A poem set to music, conditioned by a melody and some musical arrangements, will cease to be a poem on that stage and will become the lyrics of a song, as poetic as we want, but ultimately a lyrics.
Another proof that this is so can be found in the case of a rally or political speech that uses a song whose author never dreamed that he could be associated with the party or ideological environment in which it is heard. How many times has an artist demanded that this or that political group stop using their music for their propaganda purposes? Or, in a more general way, how many times have we heard a song in a context that simply seems opposite to what its lyrics are saying or what we think the composition was trying to express?
With all this stuff I don’t want to say, oddly enough, that a song is a closed preserve from which you can’t get out, a prison, a space that will soon run out. The very history of the songs would give me the lie instantly.

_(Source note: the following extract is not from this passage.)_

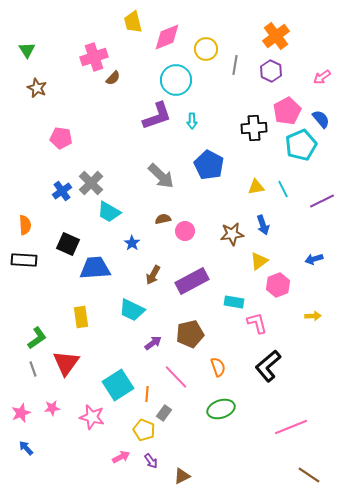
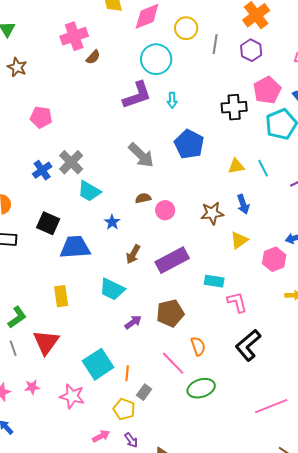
pink hexagon: (278, 285) -> (274, 259), moved
pink line: (176, 377) -> (173, 363), moved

I just want to say that a song is not good for everything, that it is not the instrument to express anything in any way. that it has its limits, although these limits can be incredibly flexible, of course.
When we write the lyrics of a song we must know what it can do for us and especially for the song itself and what not.
We will save ourselves creative blocks, monumental anger with ourselves and ourselves, in addition to wasting time and energy on it.
We can test his limits, of course we can, try to take him a little further than where he has reached with his music or with his words if we think we need them but when we finish with that adventure, even if we have been successful, we will have a song and a new way. to make them or we will have created another artistic genre, another musical artifact with other characteristics and other specific powers.
For the last time: to write the lyrics of a song we don’t need to be poets, nor to handle complex ideas nor to be virtuosos of language. Anyone can write their imperfect verses, explain their emotion, their truth, or outline a story or soak their ideas in this very special art form and fulfill their function in the whole of the song.
If you feel more confident with music and words are not good for you or you have great respect for them, demystify them and try writing something. Think that your daily conversations, what happens to us daily is the substance and, often, the final form of the lyrics of a song. The words, as we have said, are not alone in the context of the songs, they do not carry the weight of the whole work on their shoulders and can sound much bigger and more powerful with good music within and around them.